• Task objective:
Starting with the line that holds "relativa alla protezione" and stopping after the line that holds "CEP: 04620-901 – São Paulo – SP", repeat the lines below word for word, without the pictures.
Source data below:
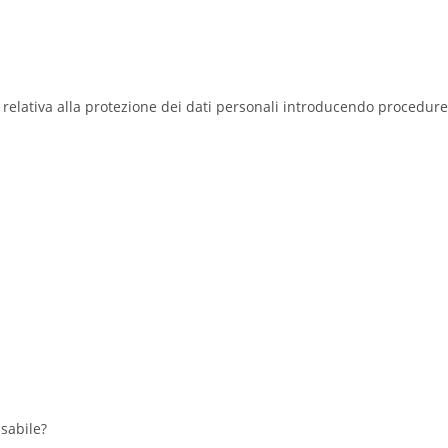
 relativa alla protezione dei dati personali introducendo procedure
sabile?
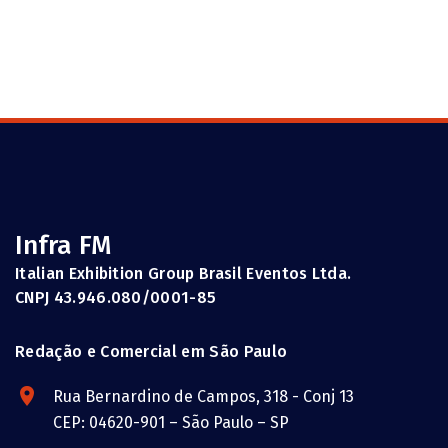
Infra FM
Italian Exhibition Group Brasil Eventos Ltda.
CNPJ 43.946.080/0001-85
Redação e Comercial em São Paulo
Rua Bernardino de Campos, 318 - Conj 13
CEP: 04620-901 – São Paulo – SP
End of Source data.
Source data below:
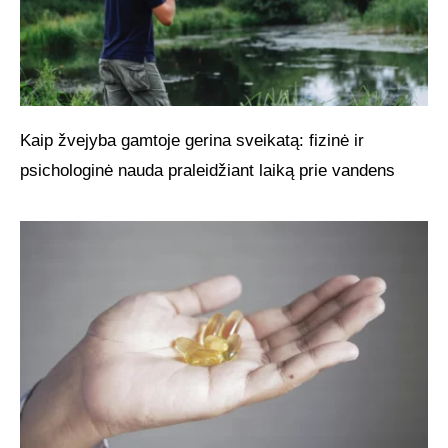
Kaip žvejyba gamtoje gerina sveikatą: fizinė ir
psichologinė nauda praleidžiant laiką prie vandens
End of Source data.
Source data below:
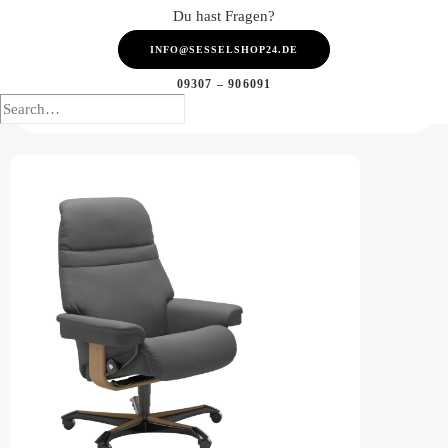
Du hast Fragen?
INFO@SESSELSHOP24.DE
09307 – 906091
End of Source data.
• Task output:
 relativa alla protezione dei dati personali introducendo procedure
sabile?
Infra FM
Italian Exhibition Group Brasil Eventos Ltda.
CNPJ 43.946.080/0001-85
Redação e Comercial em São Paulo
Rua Bernardino de Campos, 318 - Conj 13
CEP: 04620-901 – São Paulo – SP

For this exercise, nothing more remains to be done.